Coming from a family of scholars and ascetics, the reformer- educationist-nationalist Aghorenath Chattopadhyaya pioneered female education; helped usher in prohibition of child marriage; formed the ‘Society of the Brotherhood of the Pure (anjuman e akhwan us safa)’ to cultivate social and political consciousness, hosting its meetings at his house; and with Abdul Qayuum and Ramachandra Pillai, sponsored the swadeshi movement in Hyderabad for which he was deported twice from the Nizam’s dominions [Akhtar 2013: p 81 n65; Barooah 2004: 9-10]. Among his children, Sarojini Naidu and the revolutionary Virendranath Chattopadhyaya acquired national renown.

This was the atmosphere that sharpened national consciousness in Srikishen and his outspokenness earned him early renown. As a young student of Nizam College, Srikishen had the habit of walking to the State Central Library for reference work at 6 am daily. This was the time when the British resident Sir David Barr used to take a morning ride in his buggy with his wife. One day, seeing Srikishen walk past, Sir David stopped his buggy and introducing himself as the bada sahib, asked Srikishen to salaam him and his wife.
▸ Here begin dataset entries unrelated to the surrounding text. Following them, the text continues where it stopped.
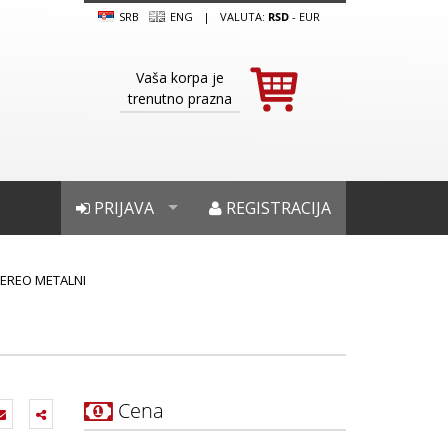
SRB
ENG
|
VALUTA:
RSD
-
EUR
Vaša korpa je
trenutno prazna
PRIJAVA
REGISTRACIJA
TEREO METALNI
Cena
Srikishen replied that he did not know him, but since Sir David knew him, he should have salaamed him himself instead of being so rude.(1) The story went round Hyderabad, gossip adding salt, and Srikishen found himself suddenly famous in 1906 [Srikishen 1954 104-5].
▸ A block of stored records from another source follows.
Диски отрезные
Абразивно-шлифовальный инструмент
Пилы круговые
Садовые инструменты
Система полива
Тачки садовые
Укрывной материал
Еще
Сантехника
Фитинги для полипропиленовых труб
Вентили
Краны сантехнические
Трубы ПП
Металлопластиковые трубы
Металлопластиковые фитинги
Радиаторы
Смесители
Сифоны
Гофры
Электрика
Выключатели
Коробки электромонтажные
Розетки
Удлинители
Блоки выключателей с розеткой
Srikishen’s political and revolutionary views were considerably influenced by Aghorenath Chattopadhyaya’s family, particularly by Mrinalini Chattopadhyaya who together with her brother Virendranath was closely involved with the revolutionary movement, and to whom he was also romantically attached. News of the budding romance soon reached his father’s disapproving ears. For Rai Balmukund marriage within the community was the discharge of a social debt that each man owed to his community. When he came to know of British complaints against subversive activities, he decided to send his son to London to become a Barrister, hoping that distance would cool youthful ardour.

WITH SAVARKAR

In 1908, Srikishen went to London and registered for the Barrister’s course. Inspired by Swami Vivekananda’s writings, he embarked on an unfinished book project “The Beauties of Hindu Culture” through which he hoped to draw attention to the ‘wisdom of the ancient Hindus’ that combined ‘sublime spiritual idealism of culture’ with a ‘highly efficient structure of society’ and enabled Hindus to survive the cruelty of time and yet keep the ‘lamp of Truth’ burning. He hoped to convince would-be Hindu reformers that “mere mimicry of foreign ideas and idealism will not do” and that “we have to evolve on our own lines”  [Srikishen 1952: 4-5, 389-391].
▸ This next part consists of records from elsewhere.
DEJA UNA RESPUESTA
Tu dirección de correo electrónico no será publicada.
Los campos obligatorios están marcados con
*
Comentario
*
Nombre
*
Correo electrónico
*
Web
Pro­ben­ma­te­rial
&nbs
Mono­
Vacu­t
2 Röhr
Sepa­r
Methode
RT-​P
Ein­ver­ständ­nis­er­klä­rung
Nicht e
In London Srikishen came into contact with Vinayak Savarkar, Virendranath Chattopadhyaya and others at the India House [Pemmaraju 2021]. Here,  he had the “pleasure of working with” Savarkar for “nearly two years”. He testifies in his book:

“Savarkar was the initiator and moving spirit of the revolutionary party that was working in Europe and America. … His character, sincerety, fearlessness and grasp of facts and realities of the situation, and more than that, his love for the motherland, enthused and inspired us all.” [Srikishen 1952: 6]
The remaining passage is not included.